The pathway enrichment analysis revealed that the altered signaling pathways in LCNEC mainly focused on focal adhesion, cytokine-receptor interaction, hematopoietic cell lineage, and TGF-β signaling pathway, while the biological process mainly included response to wounding, inflammatory response, cell adhesion, biological adhesion, and vasculature development. Focal adhesion is a process of cellular attachment by linking the actin cytoskeleton to components of the extracellular matrix via integrins, and Focal adhesion kinase (FAK) plays a pivotal role in focal adhesion regulation [54]. FAK promotes lung cancer progression and drug resistance [55, 56], and is essential for the formation of an aggressive phenotype of NSCLC with mutant KRAS [57]. TGF-β signaling pathway regulates cell apoptosis, motility, invasion, extracellular matrix production, angiogenesis and immune function. In lung adenocarcinoma cells, TGF-β signaling pathway mediates EMT process mostly via the Smad pathways [58]. However, the activation of TGF-β signaling pathway is suppressed in SCLC cells [59]. Recently, Li et al. analyzed eight studies involving 579 patients with lung cancer and concluded that high TGF-β expression as an indicator of poor survival [60].

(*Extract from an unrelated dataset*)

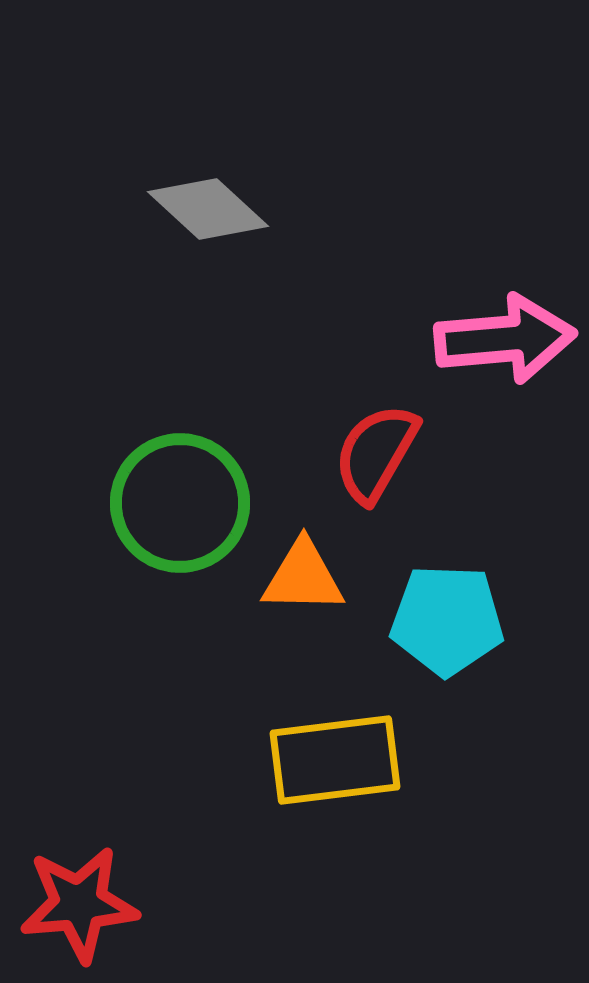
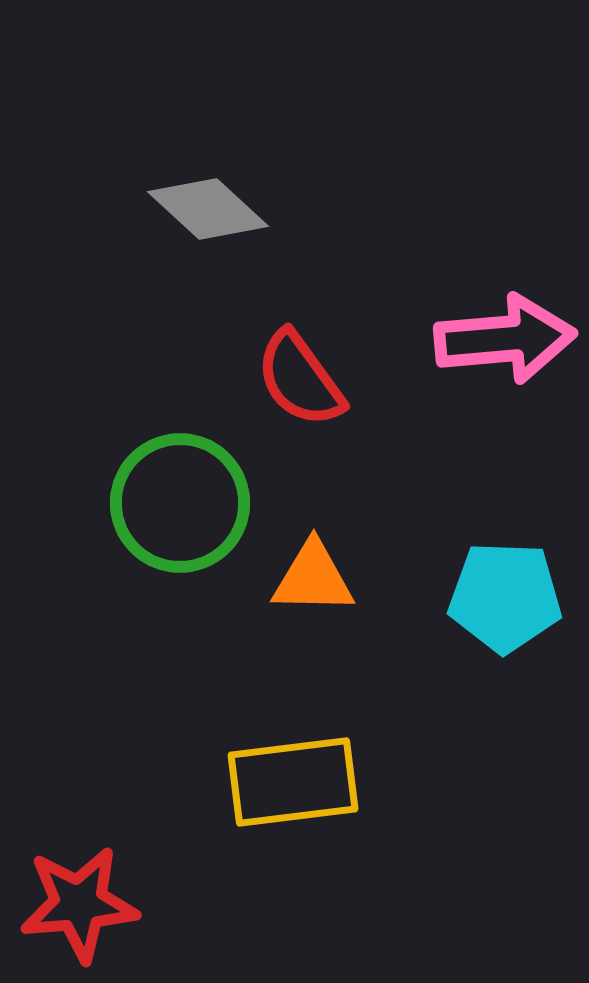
red semicircle: moved 76 px left, 74 px up; rotated 66 degrees counterclockwise
orange triangle: moved 10 px right, 1 px down
cyan pentagon: moved 58 px right, 23 px up
yellow rectangle: moved 42 px left, 22 px down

We identified TF-miRNA-mRNA regulation loops, such as module ETS1-miR195‐CD36, TAOK1‐miR7-1-3P‐GRIA1, E2F3‐miR195‐CD36, and TEAD1‐miR30A‐CTHRC1, which might play important roles in LCNEC. And 12 hub mRNAs were selected out, including TAOK1, STMN1, MAPK7, DUSP6, FZD3, BIRC5, F3, PDE4D, RGL1, CD36, GRIA1 and IL6R. ETS1 overexpression in breast cancers is associated with invasive features and predicts poor prognosis [61]. ETS1 also promotes NSCLC cell migration and invasion [62]. MAPK7, also known as ERK5. Jiang et al. showed that ERK5 was activated during lung cancer development, and ectopic expression of ERK5 promoted cell proliferation and G2/M cell cycle transition. Besides, they found that ERK5 is a potential regulator of radiosensitivity [63]. Moncho-Amor et al. showed that DUSP6 plays a major role in the regulation of cell migration, motility and tumor growth in NSCLC cells [64].
Our study has some limitations. First, the number of samples is relatively small, which may cause some bias. Second, the verification experiments are lack, and wet laboratory experiments are warranted to confirm these newly found targets.